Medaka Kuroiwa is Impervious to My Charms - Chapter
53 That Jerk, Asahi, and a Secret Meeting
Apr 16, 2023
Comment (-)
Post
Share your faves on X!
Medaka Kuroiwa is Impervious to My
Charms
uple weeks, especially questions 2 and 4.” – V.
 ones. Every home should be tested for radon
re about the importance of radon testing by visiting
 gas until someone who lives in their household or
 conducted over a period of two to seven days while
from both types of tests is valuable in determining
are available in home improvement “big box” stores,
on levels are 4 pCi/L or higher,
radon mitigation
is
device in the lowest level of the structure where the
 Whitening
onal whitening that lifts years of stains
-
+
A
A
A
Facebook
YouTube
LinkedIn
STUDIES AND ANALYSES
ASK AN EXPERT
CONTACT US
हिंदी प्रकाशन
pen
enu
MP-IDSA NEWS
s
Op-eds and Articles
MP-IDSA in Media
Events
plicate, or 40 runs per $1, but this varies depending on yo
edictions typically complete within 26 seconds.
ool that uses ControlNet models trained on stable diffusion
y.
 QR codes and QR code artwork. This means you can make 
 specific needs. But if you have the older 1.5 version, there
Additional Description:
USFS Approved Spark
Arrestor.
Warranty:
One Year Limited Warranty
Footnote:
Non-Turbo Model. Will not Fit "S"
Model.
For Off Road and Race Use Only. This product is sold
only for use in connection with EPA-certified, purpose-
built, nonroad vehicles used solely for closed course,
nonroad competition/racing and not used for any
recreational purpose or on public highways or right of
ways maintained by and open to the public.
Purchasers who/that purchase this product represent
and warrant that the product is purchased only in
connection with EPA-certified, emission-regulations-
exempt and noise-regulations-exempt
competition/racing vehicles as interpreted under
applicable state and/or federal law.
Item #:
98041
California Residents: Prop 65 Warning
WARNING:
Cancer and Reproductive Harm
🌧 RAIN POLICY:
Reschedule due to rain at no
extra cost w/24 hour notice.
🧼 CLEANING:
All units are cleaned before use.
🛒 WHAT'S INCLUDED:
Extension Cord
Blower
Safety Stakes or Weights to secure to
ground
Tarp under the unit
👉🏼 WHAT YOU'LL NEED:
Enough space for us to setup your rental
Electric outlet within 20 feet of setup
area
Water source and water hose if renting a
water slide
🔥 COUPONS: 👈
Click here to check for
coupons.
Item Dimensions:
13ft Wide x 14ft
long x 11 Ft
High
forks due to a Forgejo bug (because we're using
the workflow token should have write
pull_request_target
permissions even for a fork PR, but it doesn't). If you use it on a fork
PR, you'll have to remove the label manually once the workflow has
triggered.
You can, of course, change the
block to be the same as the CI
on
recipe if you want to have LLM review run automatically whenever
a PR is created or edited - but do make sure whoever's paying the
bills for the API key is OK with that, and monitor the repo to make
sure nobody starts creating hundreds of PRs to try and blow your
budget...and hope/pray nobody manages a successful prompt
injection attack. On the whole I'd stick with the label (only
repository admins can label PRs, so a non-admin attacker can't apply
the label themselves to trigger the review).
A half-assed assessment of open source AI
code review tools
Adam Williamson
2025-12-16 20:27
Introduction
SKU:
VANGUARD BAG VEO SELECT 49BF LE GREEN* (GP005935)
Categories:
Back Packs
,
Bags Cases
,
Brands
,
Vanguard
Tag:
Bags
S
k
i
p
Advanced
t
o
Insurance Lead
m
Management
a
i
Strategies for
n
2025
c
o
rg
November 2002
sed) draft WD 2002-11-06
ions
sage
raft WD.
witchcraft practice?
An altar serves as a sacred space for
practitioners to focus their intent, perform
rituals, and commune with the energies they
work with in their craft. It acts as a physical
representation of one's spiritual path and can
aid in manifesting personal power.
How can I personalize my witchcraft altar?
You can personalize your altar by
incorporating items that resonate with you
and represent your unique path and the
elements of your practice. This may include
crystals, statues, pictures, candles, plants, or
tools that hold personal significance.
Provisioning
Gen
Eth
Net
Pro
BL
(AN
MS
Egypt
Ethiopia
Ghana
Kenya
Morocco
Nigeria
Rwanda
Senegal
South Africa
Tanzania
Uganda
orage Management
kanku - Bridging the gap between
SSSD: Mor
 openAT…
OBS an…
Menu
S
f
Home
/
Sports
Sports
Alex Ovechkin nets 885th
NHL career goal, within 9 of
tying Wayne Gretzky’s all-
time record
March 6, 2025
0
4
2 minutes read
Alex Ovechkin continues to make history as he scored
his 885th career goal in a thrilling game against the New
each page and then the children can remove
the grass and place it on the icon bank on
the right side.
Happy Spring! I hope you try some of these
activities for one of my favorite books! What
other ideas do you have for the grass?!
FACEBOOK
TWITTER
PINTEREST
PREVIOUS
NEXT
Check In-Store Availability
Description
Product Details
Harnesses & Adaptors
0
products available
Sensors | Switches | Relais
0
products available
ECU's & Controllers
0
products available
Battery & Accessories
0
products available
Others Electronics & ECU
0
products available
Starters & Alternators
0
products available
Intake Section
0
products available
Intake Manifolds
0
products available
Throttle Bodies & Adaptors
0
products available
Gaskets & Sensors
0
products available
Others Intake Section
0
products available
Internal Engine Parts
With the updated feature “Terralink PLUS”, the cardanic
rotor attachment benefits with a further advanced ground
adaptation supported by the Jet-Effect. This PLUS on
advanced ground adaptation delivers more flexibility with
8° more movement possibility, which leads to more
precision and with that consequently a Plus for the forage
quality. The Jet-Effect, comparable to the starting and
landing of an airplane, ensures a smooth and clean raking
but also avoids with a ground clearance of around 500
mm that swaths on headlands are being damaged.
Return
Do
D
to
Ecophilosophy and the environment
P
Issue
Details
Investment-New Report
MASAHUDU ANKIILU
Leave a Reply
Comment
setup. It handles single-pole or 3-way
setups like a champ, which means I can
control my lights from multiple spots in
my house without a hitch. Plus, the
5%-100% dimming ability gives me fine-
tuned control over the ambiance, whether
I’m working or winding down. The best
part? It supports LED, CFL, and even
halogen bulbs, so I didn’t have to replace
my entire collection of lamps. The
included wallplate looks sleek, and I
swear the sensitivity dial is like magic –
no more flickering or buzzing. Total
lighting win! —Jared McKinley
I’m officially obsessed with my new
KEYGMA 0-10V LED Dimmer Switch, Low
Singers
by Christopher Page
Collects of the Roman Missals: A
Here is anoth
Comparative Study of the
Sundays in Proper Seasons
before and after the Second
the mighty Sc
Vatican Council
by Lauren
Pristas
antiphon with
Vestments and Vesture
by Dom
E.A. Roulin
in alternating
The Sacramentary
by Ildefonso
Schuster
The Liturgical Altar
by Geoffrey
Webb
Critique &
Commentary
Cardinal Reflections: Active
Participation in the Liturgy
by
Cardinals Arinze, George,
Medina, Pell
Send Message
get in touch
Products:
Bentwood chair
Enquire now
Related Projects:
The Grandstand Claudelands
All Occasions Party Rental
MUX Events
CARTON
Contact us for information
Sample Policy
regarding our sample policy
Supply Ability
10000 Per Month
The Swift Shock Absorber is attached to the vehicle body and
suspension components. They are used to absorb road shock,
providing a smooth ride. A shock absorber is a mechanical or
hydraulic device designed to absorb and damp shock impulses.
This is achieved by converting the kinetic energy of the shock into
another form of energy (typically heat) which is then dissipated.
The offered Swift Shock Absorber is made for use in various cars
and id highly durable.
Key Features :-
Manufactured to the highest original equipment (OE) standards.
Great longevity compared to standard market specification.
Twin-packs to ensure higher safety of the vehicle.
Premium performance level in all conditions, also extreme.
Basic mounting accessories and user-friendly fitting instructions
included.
◆ ◆ ◆
Task instructions:
Take the lines above and print them exactly.

Output of the task:
Medaka Kuroiwa is Impervious to My Charms - Chapter
53 That Jerk, Asahi, and a Secret Meeting
Apr 16, 2023
Comment (-)
Post
Share your faves on X!
Medaka Kuroiwa is Impervious to My
Charms
uple weeks, especially questions 2 and 4.” – V.
 ones. Every home should be tested for radon
re about the importance of radon testing by visiting
 gas until someone who lives in their household or
 conducted over a period of two to seven days while
from both types of tests is valuable in determining
are available in home improvement “big box” stores,
on levels are 4 pCi/L or higher,
radon mitigation
is
device in the lowest level of the structure where the
 Whitening
onal whitening that lifts years of stains
-
+
A
A
A
Facebook
YouTube
LinkedIn
STUDIES AND ANALYSES
ASK AN EXPERT
CONTACT US
हिंदी प्रकाशन
pen
enu
MP-IDSA NEWS
s
Op-eds and Articles
MP-IDSA in Media
Events
plicate, or 40 runs per $1, but this varies depending on yo
edictions typically complete within 26 seconds.
ool that uses ControlNet models trained on stable diffusion
y.
 QR codes and QR code artwork. This means you can make 
 specific needs. But if you have the older 1.5 version, there
Additional Description:
USFS Approved Spark
Arrestor.
Warranty:
One Year Limited Warranty
Footnote:
Non-Turbo Model. Will not Fit "S"
Model.
For Off Road and Race Use Only. This product is sold
only for use in connection with EPA-certified, purpose-
built, nonroad vehicles used solely for closed course,
nonroad competition/racing and not used for any
recreational purpose or on public highways or right of
ways maintained by and open to the public.
Purchasers who/that purchase this product represent
and warrant that the product is purchased only in
connection with EPA-certified, emission-regulations-
exempt and noise-regulations-exempt
competition/racing vehicles as interpreted under
applicable state and/or federal law.
Item #:
98041
California Residents: Prop 65 Warning
WARNING:
Cancer and Reproductive Harm
🌧 RAIN POLICY:
Reschedule due to rain at no
extra cost w/24 hour notice.
🧼 CLEANING:
All units are cleaned before use.
🛒 WHAT'S INCLUDED:
Extension Cord
Blower
Safety Stakes or Weights to secure to
ground
Tarp under the unit
👉🏼 WHAT YOU'LL NEED:
Enough space for us to setup your rental
Electric outlet within 20 feet of setup
area
Water source and water hose if renting a
water slide
🔥 COUPONS: 👈
Click here to check for
coupons.
Item Dimensions:
13ft Wide x 14ft
long x 11 Ft
High
forks due to a Forgejo bug (because we're using
the workflow token should have write
pull_request_target
permissions even for a fork PR, but it doesn't). If you use it on a fork
PR, you'll have to remove the label manually once the workflow has
triggered.
You can, of course, change the
block to be the same as the CI
on
recipe if you want to have LLM review run automatically whenever
a PR is created or edited - but do make sure whoever's paying the
bills for the API key is OK with that, and monitor the repo to make
sure nobody starts creating hundreds of PRs to try and blow your
budget...and hope/pray nobody manages a successful prompt
injection attack. On the whole I'd stick with the label (only
repository admins can label PRs, so a non-admin attacker can't apply
the label themselves to trigger the review).
A half-assed assessment of open source AI
code review tools
Adam Williamson
2025-12-16 20:27
Introduction
SKU:
VANGUARD BAG VEO SELECT 49BF LE GREEN* (GP005935)
Categories:
Back Packs
,
Bags Cases
,
Brands
,
Vanguard
Tag:
Bags
S
k
i
p
Advanced
t
o
Insurance Lead
m
Management
a
i
Strategies for
n
2025
c
o
rg
November 2002
sed) draft WD 2002-11-06
ions
sage
raft WD.
witchcraft practice?
An altar serves as a sacred space for
practitioners to focus their intent, perform
rituals, and commune with the energies they
work with in their craft. It acts as a physical
representation of one's spiritual path and can
aid in manifesting personal power.
How can I personalize my witchcraft altar?
You can personalize your altar by
incorporating items that resonate with you
and represent your unique path and the
elements of your practice. This may include
crystals, statues, pictures, candles, plants, or
tools that hold personal significance.
Provisioning
Gen
Eth
Net
Pro
BL
(AN
MS
Egypt
Ethiopia
Ghana
Kenya
Morocco
Nigeria
Rwanda
Senegal
South Africa
Tanzania
Uganda
orage Management
kanku - Bridging the gap between
SSSD: Mor
 openAT…
OBS an…
Menu
S
f
Home
/
Sports
Sports
Alex Ovechkin nets 885th
NHL career goal, within 9 of
tying Wayne Gretzky’s all-
time record
March 6, 2025
0
4
2 minutes read
Alex Ovechkin continues to make history as he scored
his 885th career goal in a thrilling game against the New
each page and then the children can remove
the grass and place it on the icon bank on
the right side.
Happy Spring! I hope you try some of these
activities for one of my favorite books! What
other ideas do you have for the grass?!
FACEBOOK
TWITTER
PINTEREST
PREVIOUS
NEXT
Check In-Store Availability
Description
Product Details
Harnesses & Adaptors
0
products available
Sensors | Switches | Relais
0
products available
ECU's & Controllers
0
products available
Battery & Accessories
0
products available
Others Electronics & ECU
0
products available
Starters & Alternators
0
products available
Intake Section
0
products available
Intake Manifolds
0
products available
Throttle Bodies & Adaptors
0
products available
Gaskets & Sensors
0
products available
Others Intake Section
0
products available
Internal Engine Parts
With the updated feature “Terralink PLUS”, the cardanic
rotor attachment benefits with a further advanced ground
adaptation supported by the Jet-Effect. This PLUS on
advanced ground adaptation delivers more flexibility with
8° more movement possibility, which leads to more
precision and with that consequently a Plus for the forage
quality. The Jet-Effect, comparable to the starting and
landing of an airplane, ensures a smooth and clean raking
but also avoids with a ground clearance of around 500
mm that swaths on headlands are being damaged.
Return
Do
D
to
Ecophilosophy and the environment
P
Issue
Details
Investment-New Report
MASAHUDU ANKIILU
Leave a Reply
Comment
setup. It handles single-pole or 3-way
setups like a champ, which means I can
control my lights from multiple spots in
my house without a hitch. Plus, the
5%-100% dimming ability gives me fine-
tuned control over the ambiance, whether
I’m working or winding down. The best
part? It supports LED, CFL, and even
halogen bulbs, so I didn’t have to replace
my entire collection of lamps. The
included wallplate looks sleek, and I
swear the sensitivity dial is like magic –
no more flickering or buzzing. Total
lighting win! —Jared McKinley
I’m officially obsessed with my new
KEYGMA 0-10V LED Dimmer Switch, Low
Singers
by Christopher Page
Collects of the Roman Missals: A
Here is anoth
Comparative Study of the
Sundays in Proper Seasons
before and after the Second
the mighty Sc
Vatican Council
by Lauren
Pristas
antiphon with
Vestments and Vesture
by Dom
E.A. Roulin
in alternating
The Sacramentary
by Ildefonso
Schuster
The Liturgical Altar
by Geoffrey
Webb
Critique &
Commentary
Cardinal Reflections: Active
Participation in the Liturgy
by
Cardinals Arinze, George,
Medina, Pell
Send Message
get in touch
Products:
Bentwood chair
Enquire now
Related Projects:
The Grandstand Claudelands
All Occasions Party Rental
MUX Events
CARTON
Contact us for information
Sample Policy
regarding our sample policy
Supply Ability
10000 Per Month
The Swift Shock Absorber is attached to the vehicle body and
suspension components. They are used to absorb road shock,
providing a smooth ride. A shock absorber is a mechanical or
hydraulic device designed to absorb and damp shock impulses.
This is achieved by converting the kinetic energy of the shock into
another form of energy (typically heat) which is then dissipated.
The offered Swift Shock Absorber is made for use in various cars
and id highly durable.
Key Features :-
Manufactured to the highest original equipment (OE) standards.
Great longevity compared to standard market specification.
Twin-packs to ensure higher safety of the vehicle.
Premium performance level in all conditions, also extreme.
Basic mounting accessories and user-friendly fitting instructions
included.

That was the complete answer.